» **Information**
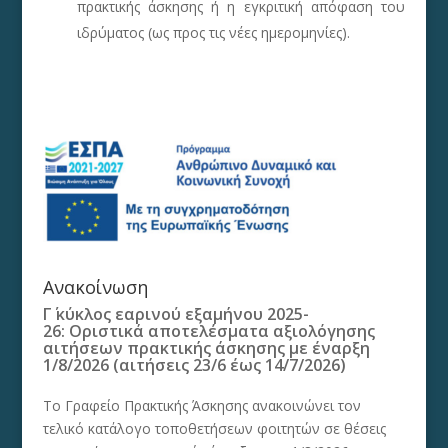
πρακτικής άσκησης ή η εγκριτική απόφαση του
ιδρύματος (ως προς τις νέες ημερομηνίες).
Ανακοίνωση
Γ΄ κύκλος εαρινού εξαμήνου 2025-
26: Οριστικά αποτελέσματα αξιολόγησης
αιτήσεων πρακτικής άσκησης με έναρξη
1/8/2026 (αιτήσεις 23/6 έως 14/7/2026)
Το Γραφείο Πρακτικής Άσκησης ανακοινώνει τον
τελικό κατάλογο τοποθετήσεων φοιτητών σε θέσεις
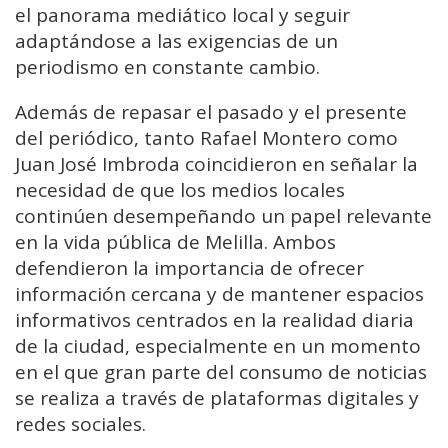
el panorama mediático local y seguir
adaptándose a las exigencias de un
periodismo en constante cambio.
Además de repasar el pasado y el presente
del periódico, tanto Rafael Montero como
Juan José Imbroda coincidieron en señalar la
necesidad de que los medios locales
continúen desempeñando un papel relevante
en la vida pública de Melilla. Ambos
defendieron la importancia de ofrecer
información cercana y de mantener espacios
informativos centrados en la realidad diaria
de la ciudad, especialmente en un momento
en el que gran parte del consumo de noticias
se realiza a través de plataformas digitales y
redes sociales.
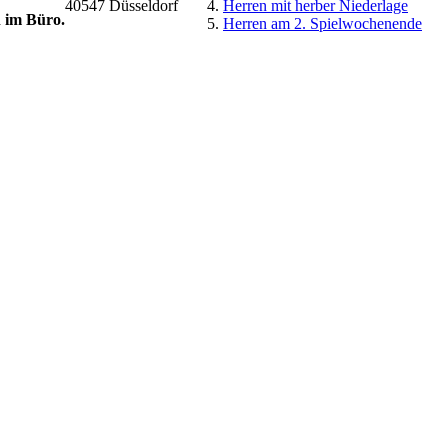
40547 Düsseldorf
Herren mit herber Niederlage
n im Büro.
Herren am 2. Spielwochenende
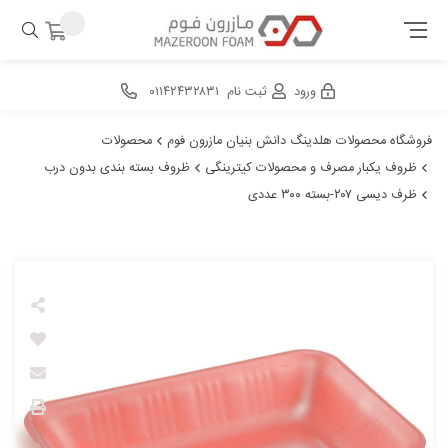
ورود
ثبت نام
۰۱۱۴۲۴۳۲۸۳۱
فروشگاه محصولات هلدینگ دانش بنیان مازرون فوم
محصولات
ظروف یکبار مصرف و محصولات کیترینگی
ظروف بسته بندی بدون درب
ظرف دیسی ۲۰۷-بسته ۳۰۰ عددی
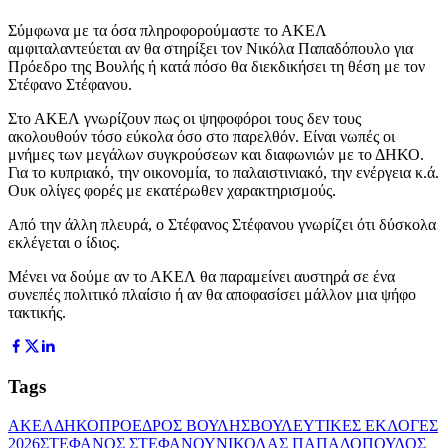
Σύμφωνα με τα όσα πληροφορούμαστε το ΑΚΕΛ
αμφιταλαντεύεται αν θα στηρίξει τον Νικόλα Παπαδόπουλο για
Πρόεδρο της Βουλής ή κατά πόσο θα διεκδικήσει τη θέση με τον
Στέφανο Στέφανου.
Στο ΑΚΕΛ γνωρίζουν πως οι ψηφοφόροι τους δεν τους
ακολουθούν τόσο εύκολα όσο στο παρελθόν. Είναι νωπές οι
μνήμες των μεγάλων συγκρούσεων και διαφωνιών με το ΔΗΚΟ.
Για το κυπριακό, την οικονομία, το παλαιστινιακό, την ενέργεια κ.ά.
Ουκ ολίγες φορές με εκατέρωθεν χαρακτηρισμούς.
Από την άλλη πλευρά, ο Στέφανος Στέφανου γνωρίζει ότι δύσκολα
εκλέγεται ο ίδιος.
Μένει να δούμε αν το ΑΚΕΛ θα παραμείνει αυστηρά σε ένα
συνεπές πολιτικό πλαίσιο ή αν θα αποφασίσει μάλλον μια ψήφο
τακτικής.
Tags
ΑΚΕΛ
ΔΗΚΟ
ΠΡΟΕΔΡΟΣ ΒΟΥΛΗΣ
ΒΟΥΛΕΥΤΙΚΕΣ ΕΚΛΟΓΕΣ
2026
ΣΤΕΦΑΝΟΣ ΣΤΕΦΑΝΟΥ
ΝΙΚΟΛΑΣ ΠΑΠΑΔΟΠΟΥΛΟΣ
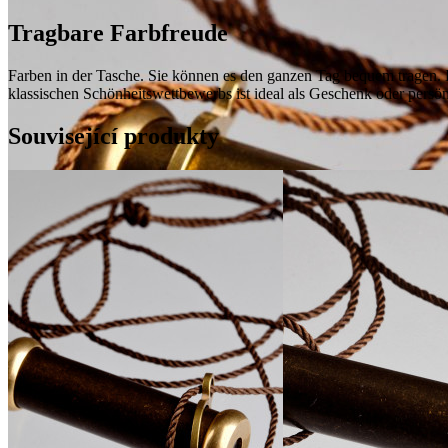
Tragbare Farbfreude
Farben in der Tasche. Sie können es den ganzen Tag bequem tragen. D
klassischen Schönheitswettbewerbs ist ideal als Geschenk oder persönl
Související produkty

» **Work instruction**
In how many lines of the preceding material does the word "Herren" occur? Answer with the number only.

» **Task answer**
2